In 2001, Stuart decided to increase his part-time writing to a full-time occupation. He remains a visiting fellow promoting the university and contributing to observatory open nights. Having crossed from mainstream science into science journalism, he now spends his working life translating astronomy, space research and physics into comprehensible language for the general public. Stuart has also been the accompanying astronomer on a cruise ship and on an eclipse tour to China.
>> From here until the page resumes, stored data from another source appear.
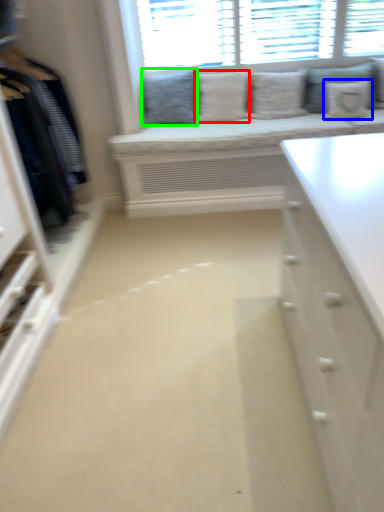 Question: Estimate the real-world distances between objects in this image. Which object is closer to pillow (highlighted by a red box), pillow (highlighted by a blue box) or pillow (highlighted by a green box)?

Choices:
 (A) pillow
 (B) pillow

Answer: (B) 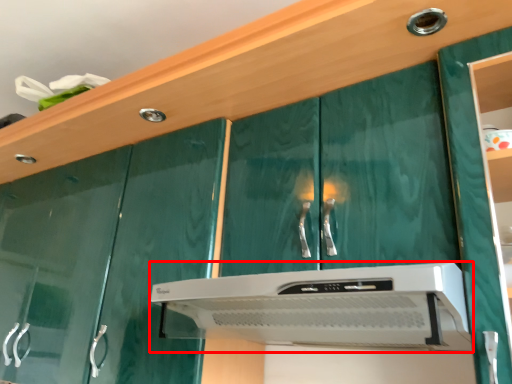 Question: From the image, what is the correct spatial relationship of home appliance (annotated by the red box) in relation to knob?

Choices:
 (A) left
 (B) right

Answer: (A) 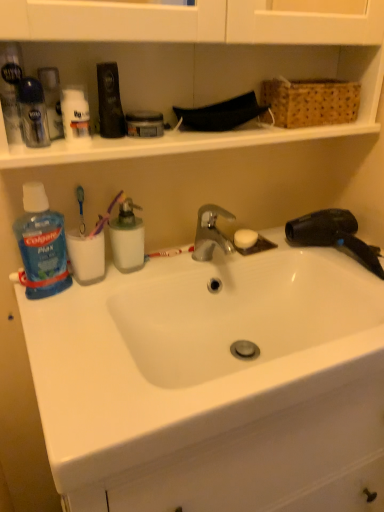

He frequently lectures to the public up and down the UK and, increasingly, across the world.

==Selected bibliography==
- Beneath the Night (How the Stars Have Shaped the History of Humankind), Guardian Faber, 2020
- The Unknown Universe (A New Exploration of Time, Space, and Modern Cosmology), Pegasus, 2016
- The Day Without Yesterday (The Sky's Dark Labyrinth Trilogy: Book III), Polygon, 2013
- The Sensorium of God (The Sky's Dark Labyrinth Trilogy: Book II), Polygon, 2012
- The Sky's Dark Labyrinth (The Sky's Dark Labyrinth Trilogy: Book I), Polygon, 2011
- Voyager: 101 Wonders Between Earth and the Edge of the Cosmos, Atlantic, 2012
- The Big Questions: The Universe, Quercus Publishing, 2010
- Galaxy Exploring the Milky Way, Barnes and Noble, 2008 (UK: Quercus, 2009)
- Deep Space The Universe from the beginning, Barnes and Noble, 2007 (UK: Quercus, 2008)
- The Sun Kings: The Unexpected Tragedy of Richard Carrington and the Tale of How Modern Astronomy Began (shortlisted by the Royal Society for their 2008 general science book prize), Princeton University Press, 2009
- Journey to the Stars, Oxford University Press, 2000
- Life on Other Worlds and How to Find It, Springer-Praxis, 2000
- Universe in Focus: The Story of the Hubble Space Telescope, Andromeda, 1997 (updated 1998)

Clark has contributed to, as well as performing in, the National Geographic programme Storm Worlds. His other numerous television and radio contributions in person include Radio 4's Material World, Radio 3's The Essay, BBC's Tomorrow's World and Nine O'clock News, and Channel 4's Big Breakfast.